WITH a degree of objectivity rarely found in eyewitness accounts of battles, a thirty-year-old Marine combat correspondent has written the unofficial history of the Third Marine Division in action on Guam and Iwo Jima. Alvin Josephy does not pose as a GI philosopher or a military tactician; he has recorded what he saw and heard in two decisive victories over the Japanese, and he gives it to the reader straight, without attempting to be significant or to draw any conclusions.

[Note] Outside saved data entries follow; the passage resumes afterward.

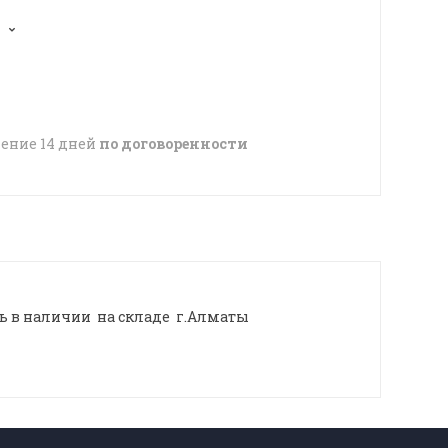
чение 14 дней
по договоренности
 в наличии на складе г.Алматы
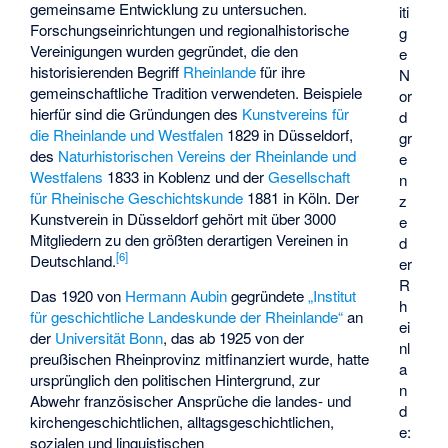
gemeinsame Entwicklung zu untersuchen.
iti
Forschungseinrichtungen und regionalhistorische
g
Vereinigungen wurden gegründet, die den
e
historisierenden Begriff
Rheinlande
für ihre
N
gemeinschaftliche Tradition verwendeten. Beispiele
or
hierfür sind die Gründungen des
Kunstvereins für
d
die Rheinlande und Westfalen
1829 in Düsseldorf,
gr
des
Naturhistorischen Vereins der Rheinlande und
e
Westfalens
1833 in Koblenz und der
Gesellschaft
n
für Rheinische Geschichtskunde
1881 in Köln. Der
z
Kunstverein in Düsseldorf gehört mit über 3000
e
Mitgliedern zu den größten derartigen Vereinen in
d
[
6
]
Deutschland.
er
R
Das 1920 von
Hermann Aubin
gegründete
„Institut
h
für geschichtliche Landeskunde der Rheinlande“
an
ei
der
Universität Bonn
, das ab 1925 von der
nl
preußischen Rheinprovinz mitfinanziert wurde, hatte
a
ursprünglich den politischen Hintergrund, zur
n
Abwehr französischer Ansprüche die landes- und
d
kirchengeschichtlichen, alltagsgeschichtlichen,
e:
sozialen und linguistischen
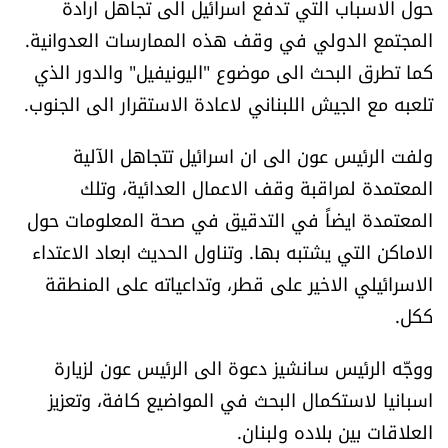
حول الاسباب التي تدفع اسرائيل الى تجاهل ارادة
العالم
المجتمع الدولي في وقف هذه الممارسات العدوانية.
كما تطرق البحث الى موضوع "اليونيفيل" والدور الذي
الصحافة الإسرائيلية
تلعبه مع الجيش اللبناني لاعادة الاستقرار الى الجنوب.
ثقافة وفنون
ولفت الرئيس عون الى ان اسرائيل تتجاهل الآلية
المعتمدة لمراقبة وقف الاعمال العدائية، وتلك
فصل من كتاب
المعتمدة ايضاً في التدقيق في صحة المعلومات حول
اقرأ تضحك
الاماكن التي يشتبه بها. وتناول الحديث ابعاد الاعتداء
الاسرائيلي الاخير على قطر، وتداعياته على المنطقة
كاميرا
ككل.
سجالات
ووجّه الرئيس سانشيز دعوة الى الرئيس عون لزيارة
اسبانيا لاستكمال البحث في المواضيع كافة، وتعزيز
صحّة وصحن
العلاقات بين بلاده ولبنان.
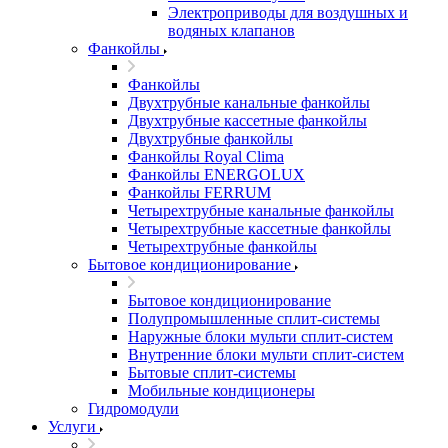
Электроприводы для воздушных и
водяных клапанов
Фанкойлы
Фанкойлы
Двухтрубные канальные фанкойлы
Двухтрубные кассетные фанкойлы
Двухтрубные фанкойлы
Фанкойлы Royal Clima
Фанкойлы ENERGOLUX
Фанкойлы FERRUM
Четырехтрубные канальные фанкойлы
Четырехтрубные кассетные фанкойлы
Четырехтрубные фанкойлы
Бытовое кондиционирование
Бытовое кондиционирование
Полупромышленные сплит-системы
Наружные блоки мульти сплит-систем
Внутренние блоки мульти сплит-систем
Бытовые сплит-системы
Мобильные кондиционеры
Гидромодули
Услуги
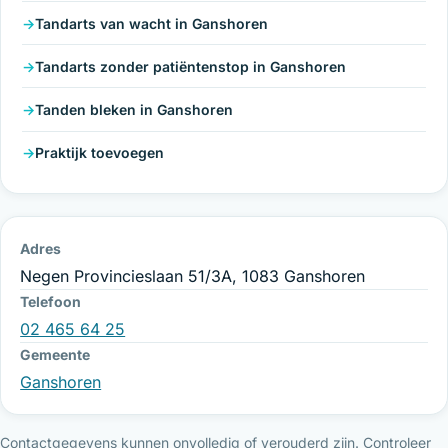
Tandarts van wacht in Ganshoren
Tandarts zonder patiëntenstop in Ganshoren
Tanden bleken in Ganshoren
Praktijk toevoegen
Adres
Negen Provincieslaan 51/3A, 1083 Ganshoren
Telefoon
02 465 64 25
Gemeente
Ganshoren
Contactgegevens kunnen onvolledig of verouderd zijn. Controleer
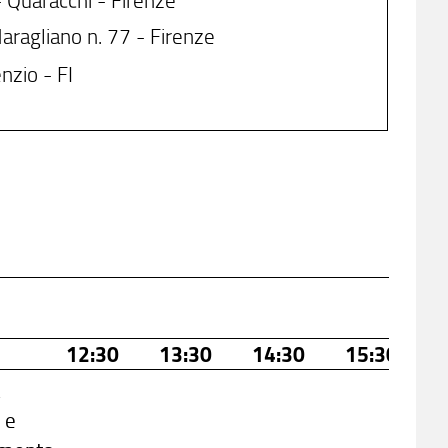
Maragliano n. 77 - Firenze
nzio - FI
12:30
13:30
14:30
15:30
a
 e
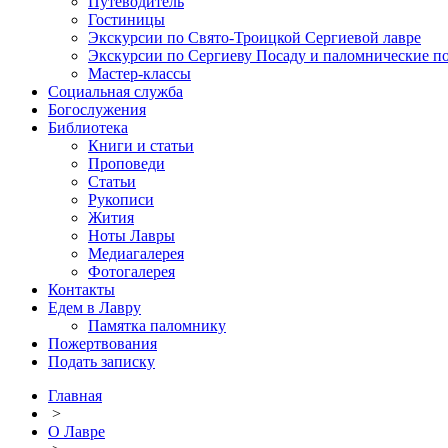
Путеводитель
Гостиницы
Экскурсии по Свято-Троицкой Сергиевой лавре
Экскурсии по Сергиеву Посаду и паломнические п
Мастер-классы
Социальная служба
Богослужения
Библиотека
Книги и статьи
Проповеди
Статьи
Рукописи
Жития
Ноты Лавры
Медиагалерея
Фотогалерея
Контакты
Едем в Лавру
Памятка паломнику
Пожертвования
Подать записку
Главная
>
О Лавре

While the story of Iwo Jima can stand retelling, it is perhaps fortunate that the bulk of The Long and the Short and the Tall deals with the recapture of Guam, because the reports of that campaign were overshadowed in the newspapers by more headline-worthy events which took place simultaneously in Normandy. The invasion of Guam was typical of many other frontal assaults on a fortified position, and Mr. Josephy describes graphically the demands made upon men who had to go in against pillboxes and hidden machine guns with rifles and hand grenades. The campaign was high-lighted by a midnight banzai attack which nearly drove the center of the Marine line back into the sea, and Josephy describes it so vividly that the reader can almost smell the sake on the breaths of the screaming at taekers.
Guam was declared secure on D plus 20, but an estimated ten thousand or more Japanese remained in the unexplored jungles. While the Seabees were building the largest port between Pearl Harbor and Manila, and the Army Engineers were clearing the underbrush to make landing strips for Superfortresses, the Marines were deep in the “boondocks” killing the recalcitrant enemy. In less than three months of mopping-up operations they killed more than five thousand cave-bound Japanese, and they captured several hundred additional ones in the first determined effort made in the Pacific to convince the Japanese that surrender was preferable to continued hostility’.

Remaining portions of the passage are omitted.